My friend also insists that Mary had other children. He is convinced of this because of the passages in the Bible that refer to Jesus’ brothers and sisters. Where are the passages that the word in hebrew is the same for brothers and cousins? And which passages does Jesus refer to all human kind as His brothers and sisters?
**Matthew 12:46-50 **

“While He was still speaking to the multitudes, behold, His mother and brothers were standing outside, seeking to speak to Him. And someone said to Him, Behold, Your mother and Your brothers are standing outside seeking to speak to You. But He answered the one who was telling Him and said, “Who is My mother and who are My brothers? And stretching out His hand toward His disciples, He said, “Behold, My mother and My brothers!” For whoever does the will of My Father who is in heaven, he is My brother and sister and mother.” Here Jesus is distinguishing between blood brothers versus brothers of faith. Remember it was someone else who called them “mother and brothers” not Jesus.
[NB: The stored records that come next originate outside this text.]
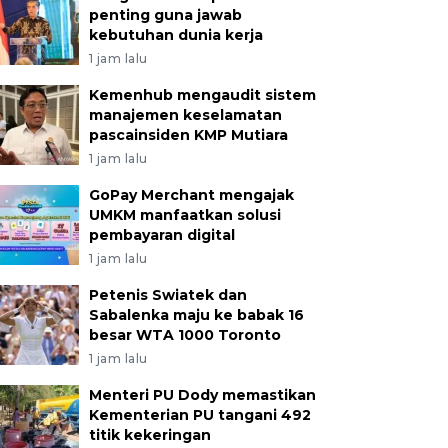
penting guna jawab
kebutuhan dunia kerja
1 jam lalu
Kemenhub mengaudit sistem
manajemen keselamatan
pascainsiden KMP Mutiara
1 jam lalu
GoPay Merchant mengajak
UMKM manfaatkan solusi
pembayaran digital
1 jam lalu
Petenis Swiatek dan
Sabalenka maju ke babak 16
besar WTA 1000 Toronto
1 jam lalu
Menteri PU Dody memastikan
Kementerian PU tangani 492
titik kekeringan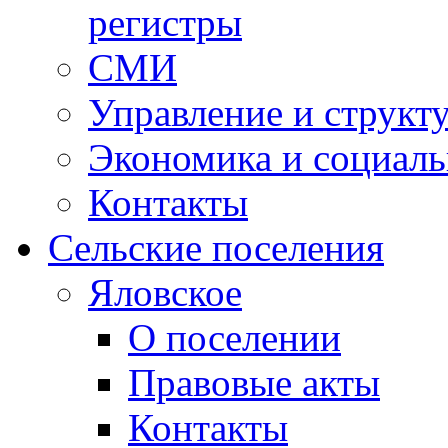
регистры
СМИ
Управление и структ
Экономика и социаль
Контакты
Сельские поселения
Яловское
О поселении
Правовые акты
Контакты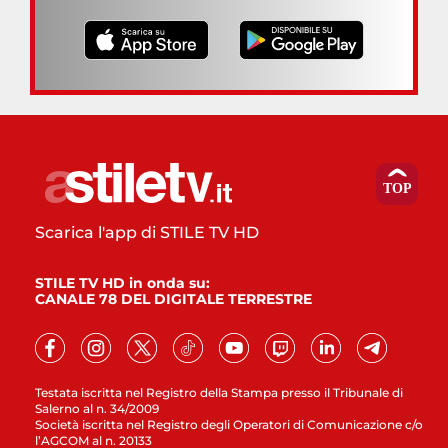
Scarica l'app di STILE TV HD
STILE TV HD in onda su:
CANALE 78 DEL DIGITALE TERRESTRE
Testata iscritta nel Registro della Stampa presso il Tribunale di
Salerno al n. 34/2009
Società iscritta nel Registro degli Operatori di Comunicazione c/o
l’AGCOM al n. 20133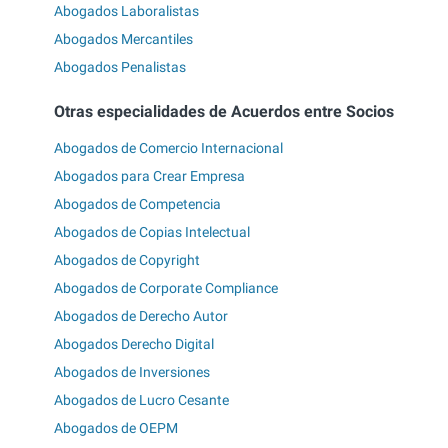
Abogados Laboralistas
Abogados Mercantiles
Abogados Penalistas
Otras especialidades de Acuerdos entre Socios
Abogados de Comercio Internacional
Abogados para Crear Empresa
Abogados de Competencia
Abogados de Copias Intelectual
Abogados de Copyright
Abogados de Corporate Compliance
Abogados de Derecho Autor
Abogados Derecho Digital
Abogados de Inversiones
Abogados de Lucro Cesante
Abogados de OEPM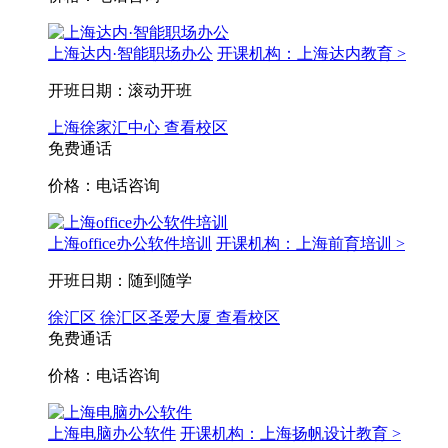
上海达内·智能职场办公
开课机构：上海达内教育 >
开班日期：滚动开班
上海徐家汇中心
查看校区
免费通话
价格：电话咨询
上海office办公软件培训
开课机构：上海前育培训 >
开班日期：随到随学
徐汇区
徐汇区圣爱大厦
查看校区
免费通话
价格：电话咨询
上海电脑办公软件
开课机构：上海扬帆设计教育 >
If the brothers are not literal, then neither is the mother. They cannot simply be cousins because Colossians 4:10 uses a separate Greek word (anepsios). John 1:41 uses the same term of Peter and his brother (adelphos).

**Matthew 13:55-56 **

***“Is not this the carpenter’s son? Is not His mother called Mary, and ***His brothers, James and Joseph and Simon and Judas? And His sisters, are they not all with us?” Where then did this man get all these things?” And they took offense at Him. But Jesus said to them, “A prophet is not without honor except in his home town, and in his own household.” Notice that it is implied that these brothers and sisters are members of His own household!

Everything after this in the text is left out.